SQL Server includes many predefined counters, most of which you aren’t likely to use except in special cases. It can be difficult to know which counters are the basic ones to watch. If you have chosen the SQL Server Performance Monitor, several counters have been set up as default counters, such as Cache Hit Ratio and User Connections. You can create your own defaults by creating a .pmc file.

The counters are hooks into the operating system and other programs, like SQL Server, that have been built into the software to let Performance Monitor get data. Data collection is performed efficiently so that the additional load on the system is minimized. Windows NT needs most of the information gathered for managing memory, processes, and threads, and Performance Monitor is a good program to display the results. 

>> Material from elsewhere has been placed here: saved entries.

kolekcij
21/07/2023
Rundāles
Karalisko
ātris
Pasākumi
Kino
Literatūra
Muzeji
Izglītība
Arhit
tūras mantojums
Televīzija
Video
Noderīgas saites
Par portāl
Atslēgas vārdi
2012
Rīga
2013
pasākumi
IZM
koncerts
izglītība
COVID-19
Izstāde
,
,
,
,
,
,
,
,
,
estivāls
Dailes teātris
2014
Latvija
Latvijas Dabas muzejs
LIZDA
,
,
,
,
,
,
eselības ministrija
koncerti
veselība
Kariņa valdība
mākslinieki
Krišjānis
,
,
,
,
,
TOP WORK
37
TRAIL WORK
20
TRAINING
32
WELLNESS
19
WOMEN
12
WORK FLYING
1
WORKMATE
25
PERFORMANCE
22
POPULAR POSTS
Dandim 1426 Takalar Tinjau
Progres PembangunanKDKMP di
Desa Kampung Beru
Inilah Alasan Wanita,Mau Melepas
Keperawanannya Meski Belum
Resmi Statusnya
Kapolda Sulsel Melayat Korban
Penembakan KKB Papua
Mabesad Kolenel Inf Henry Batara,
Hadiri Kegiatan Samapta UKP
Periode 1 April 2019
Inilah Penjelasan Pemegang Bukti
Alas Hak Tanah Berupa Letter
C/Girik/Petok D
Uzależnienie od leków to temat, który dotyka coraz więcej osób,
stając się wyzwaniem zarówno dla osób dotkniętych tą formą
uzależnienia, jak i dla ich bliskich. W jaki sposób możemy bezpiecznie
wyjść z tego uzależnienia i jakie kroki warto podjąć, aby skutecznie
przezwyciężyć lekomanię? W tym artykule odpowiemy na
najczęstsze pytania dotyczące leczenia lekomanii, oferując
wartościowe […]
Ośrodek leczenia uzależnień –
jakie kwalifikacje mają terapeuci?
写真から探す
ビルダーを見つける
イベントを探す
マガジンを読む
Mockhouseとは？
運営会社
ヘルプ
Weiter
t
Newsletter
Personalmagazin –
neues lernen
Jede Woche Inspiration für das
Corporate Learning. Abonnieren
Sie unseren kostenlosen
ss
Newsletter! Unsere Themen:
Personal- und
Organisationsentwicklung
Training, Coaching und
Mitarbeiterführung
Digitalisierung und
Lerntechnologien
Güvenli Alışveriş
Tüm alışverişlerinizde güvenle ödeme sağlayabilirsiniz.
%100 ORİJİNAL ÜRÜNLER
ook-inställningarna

On the tool bar, the button next to the four view buttons at the top of the window is a big plus sign, which you use to add counters to monitor. Click the + button, and the window will appear. The first field, Computer, has a search button at the end of the field. You can click on this field to bring up a list of all computers in your domain and choose a computer from the list, or you can type the name of a server you want to monitor. To monitor other servers, you need Windows NT administrative privileges on them.

In the next field, Object, you choose an object to monitor. The default is Processor, and the default counter shown in the field below is % Processor Time. The box on the right is the Instance. Any particular resource may have more than one instance ; that is, more than one of that particular resource — in this case, processors — may exist. This computer has only one processor (CPU) because the instance in the box is 0. Instance 3 refers to the fourth CPU. 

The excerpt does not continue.